[DATA TO EXAMINE — start]

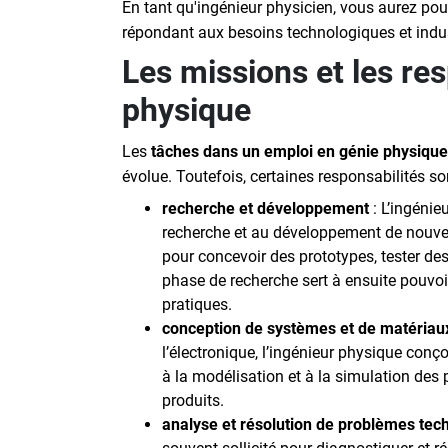
En tant qu'ingénieur physicien, vous aurez pou
répondant aux besoins technologiques et indust
Les missions et les res
physique
Les
tâches dans un emploi en génie physique
évolue. Toutefois, certaines responsabilités s
recherche et développement
: L’ingénie
recherche et au développement de nouve
pour concevoir des prototypes, tester des
phase de recherche sert à ensuite pouvoir
pratiques.
conception de systèmes et de matériau
l’électronique, l’ingénieur physique conç
à la modélisation et à la simulation de
produits.
analyse et résolution de problèmes tec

[DATA TO EXAMINE — finish]

● **TRY IT**
Restating the data word for word is the task, and pictures are to be omitted.

● **EXERCISE RESPONSE**
En tant qu'ingénieur physicien, vous aurez pou
répondant aux besoins technologiques et indust
Les missions et les res
physique
Les
tâches dans un emploi en génie physique
évolue. Toutefois, certaines responsabilités s
recherche et développement
: L’ingénie
recherche et au développement de nouve
pour concevoir des prototypes, tester des
phase de recherche sert à ensuite pouvoir
pratiques.
conception de systèmes et de matériau
l’électronique, l’ingénieur physique conç
à la modélisation et à la simulation de
produits.
analyse et résolution de problèmes tec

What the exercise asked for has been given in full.